The results presented in this review are mainly applicable to sub-Saharan Africa, as 85% of the included studies were conducted in that area. It is surprising that only a few studies were available evaluating diagnostics in the Asian-Pacific region, considering that most pregnancies at risk in the world are located in this region . In line with this observation, most studies described P. falciparum infections, and only six studies reported P. vivax infections. Meta-analysis was based on studies of which the majority described P. falciparum infections and studies with P. vivax infections had little influence on the outcome. Therefore, conclusions in this review are mainly applicable to P. falciparum infections. Due to the potential pathological differences between P. falciparum and P. vivax infection in pregnancy a difference in diagnostic accuracy of the various tests is expected between the species and more studies should aim at evaluating diagnostics in P. vivax-infected pregnant women in the future. Too few studies with P. vivax infections were included in the meta-analysis to be able to determine if there is a difference in accuracy.

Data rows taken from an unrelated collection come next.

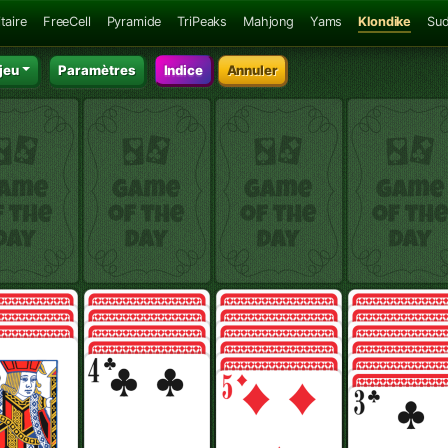
taire
FreeCell
Pyramide
TriPeaks
Mahjong
Yams
Klondike
Su
jeu
Paramètres
Indice
Annuler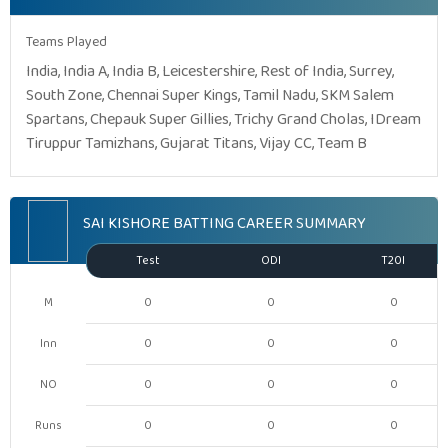
Teams Played
India, India A, India B, Leicestershire, Rest of India, Surrey,
South Zone, Chennai Super Kings, Tamil Nadu, SKM Salem
Spartans, Chepauk Super Gillies, Trichy Grand Cholas, IDream
Tiruppur Tamizhans, Gujarat Titans, Vijay CC, Team B
SAI KISHORE BATTING CAREER SUMMARY
Test
ODI
T20I
M
0
0
0
Inn
0
0
0
NO
0
0
0
Runs
0
0
0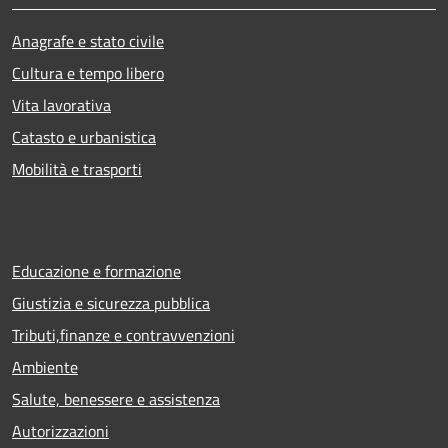
Anagrafe e stato civile
Cultura e tempo libero
Vita lavorativa
Catasto e urbanistica
Mobilità e trasporti
Educazione e formazione
Giustizia e sicurezza pubblica
Tributi,finanze e contravvenzioni
Ambiente
Salute, benessere e assistenza
Autorizzazioni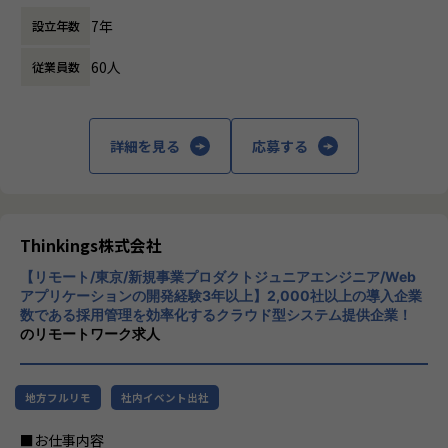
術的な意思決定。
主力製品である「sonar ATS」は、SaaS型の
ルチャーがあります。
7年
設立年数
採用管理システムで、企業が効率的かつ効果
昨年度有給取得率８０％以上。プライベートも充実し、やり
▼生成AIを活用した機能・サービスの立案、プロトタイプ実
的に採用プロセスを管理できるようサポート
がいのある先端技術の仕事に携わる事で、高いモチベーショ
装
60人
従業員数
します。sonar ATSは、応募者の管理、面接
ンと安定した納得の給与も得ることが可能です。
最新のAI技術を用いて、顧客の「不」を根本から解消する仕
のスケジューリング、評価の記録など、採用
IT系の資格取得を支援。資格取得のための支援制度が充実し
組みの考案とスピーディーな実装。
活動全般を一元管理できる機能を提供してい
ています。
ます。また、AIを活用したエントリーシート
詳細を見る
応募する
▼ビジネスサイド（PdM・経営層）と連携した技術的アプロ
選考支援機能も搭載しており、企業の採用活
【業務の変更の範囲】
ーチの策定
動をさらに効率化します。
無
ビジネス要件を受け身でこなすのではなく、目的を共有し、
【★社風/文化】
課題解決のための最適なアプローチを共に創り上げる。
Thinkingsの社風は、革新と協力を重視して
います。社員一人ひとりが主体的に行動し、
Thinkings株式会社
このフェーズで最も重要となるのは、「仮説と探索をいかに
新しいアイデアを積極的に提案する文化が根
素早く繰り返せるか」です。
【リモート/東京/新規事業プロダクトジュニアエンジニア/Web
付いています。また、チームワークを大切に
机上の空論やドキュメント通りの開発ではなく、実際に動く
アプリケーションの開発経験3年以上】2,000社以上の導入企業
し、互いにサポートし合う環境が整っていま
数である採用管理を効率化するクラウド型システム提供企業！
ものをスピード感を持って作り、
す。
のリモートワーク求人
顧客の反応を見ながら次のアプローチを探索し続けるサイク
【★働き方/リモートワーク】
ルを主導していただきます。
柔軟な働き方を推奨しており、リモートワー
検証の結果、価値が証明された仕組みは、将来的に新たなサ
クも積極的に取り入れております。
地方フルリモ
社内イベント出社
ービス・製品としてゼロから設計・開発を主導していただき
ます。
■お仕事内容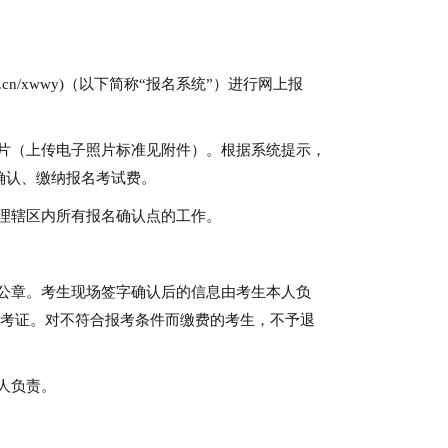
.cn/xwwy)（以下简称“报名系统”）进行网上报
片（上传电子照片标准见附件）。根据系统提示，
确认、缴纳报名考试费。
理辖区内所有报名确认点的工作。
公章。考生现场签字确认后的信息由考生本人负
准考证。对不符合报考条件而缴费的考生，不予退
人负责。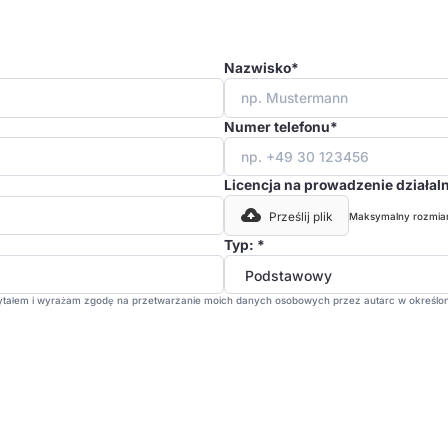
Nazwisko*
Numer telefonu*
Licencja na prowadzenie działal
Maksymalny rozmiar 
Prześlij plik
Typ: *
tałem i wyrażam zgodę na przetwarzanie moich danych osobowych przez autarc w określony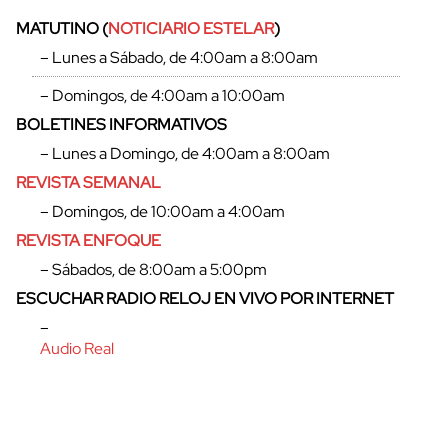
MATUTINO (
NOTICIARIO ESTELAR
)
– Lunes a Sábado, de 4:00am a 8:00am
– Domingos, de 4:00am a 10:00am
BOLETINES INFORMATIVOS
– Lunes a Domingo, de 4:00am a 8:00am
REVISTA SEMANAL
– Domingos, de 10:00am a 4:00am
REVISTA ENFOQUE
– Sábados, de 8:00am a 5:00pm
ESCUCHAR RADIO RELOJ EN VIVO POR INTERNET
–
Audio Real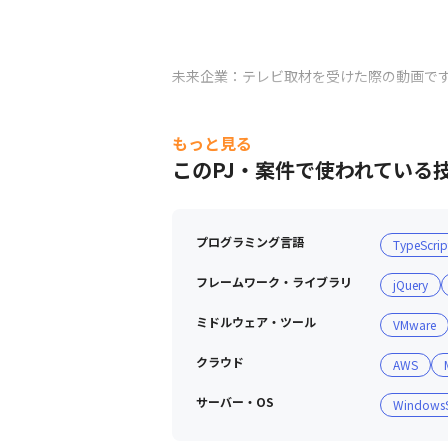
未来企業：テレビ取材を受けた際の動画で
もっと見る
このPJ・案件で使われている
プログラミング言語
TypeScrip
フレームワーク・ライブラリ
jQuery
ミドルウェア・ツール
VMware
クラウド
AWS
サーバー・OS
WindowsS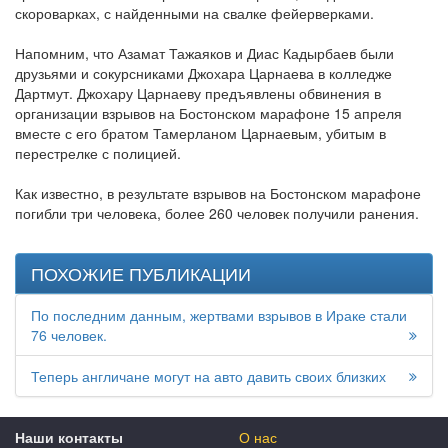
скороварках, с найденными на свалке фейерверками.
Напомним, что Азамат Тажаяков и Диас Кадырбаев были
друзьями и сокурсниками Джохара Царнаева в колледже
Дартмут. Джохару Царнаеву предъявлены обвинения в
организации взрывов на Бостонском марафоне 15 апреля
вместе с его братом Тамерланом Царнаевым, убитым в
перестрелке с полицией.
Как известно, в результате взрывов на Бостонском марафоне
погибли три человека, более 260 человек получили ранения.
ПОХОЖИЕ ПУБЛИКАЦИИ
По последним данным, жертвами взрывов в Ираке стали
76 человек.
Теперь англичане могут на авто давить своих близких
Наши контакты
О нас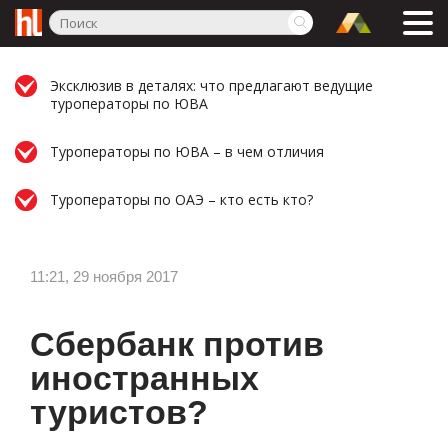
Эксклюзив в деталях: что предлагают ведущие
туроператоры по ЮВА
Туроператоры по ЮВА – в чем отличия
Туроператоры по ОАЭ – кто есть кто?
11:21, 29 ноября 2017
Сбербанк против
иностранных
туристов?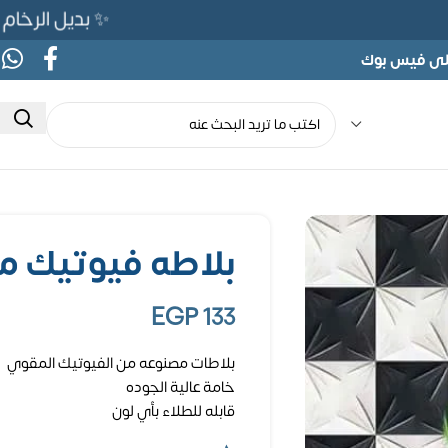
✨ بديل الرخام المرن 565ج بدلًا من 690ج لفتر
على فيس بوك
بلاطه فيوتيك مقاس 50 
EGP
133
بلاطات مصنوعه من الفيوتيك المقوي
خامة عالية الجوده
قابله للطلاء بأي لون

The use of PCR for diagnosis of (placental) malaria remains a matter of discussion, especially in the submicroscopic cases, because it is difficult to determine what the PCR is detecting. It is very sensitive in detecting parasite nucleic acids, but it is unclear if this is a residual from a non-viable sequestered parasite, or a viable parasite or gametocyte. Additionally, there is some discussion whether these low parasite levels detected by PCR are clinically relevant. Several studies have tried to address this issue by researching the association of a positive (submicroscopic) PCR result and outcome measures such as anaemia, low birth weight and premature delivery. A systematic review has been conducted to summarize this data and concluded that the frequency of anaemia is significantly lower in uninfected women compared to women with a submicroscopic infection, although the risk is lower than with microscopic infections, and a similar pattern is found for low birth weight . The review on the effects of submicroscopic infections did not include three studies that have been described in the current study [[60, 90, 93]]. One of these three studies described a significantly increased risk of anaemia with submicroscopic infections compared to PCR- and microscopy negative women, as well . One of the other studies describes that submicroscopic infection was predictive of low birth weight in HIV positive, but not HIV negative women . More comparisons with histology might shed more light on this issue and show that a significant proportion of the peripheral submicroscopic infections, are in fact placental infections. As mentioned before, pregnant women often have low parasite densities, and tests should have good sensitivity at these low densities; PCR techniques often have better sensitivities at low parasite densities than RDTs and microscopy.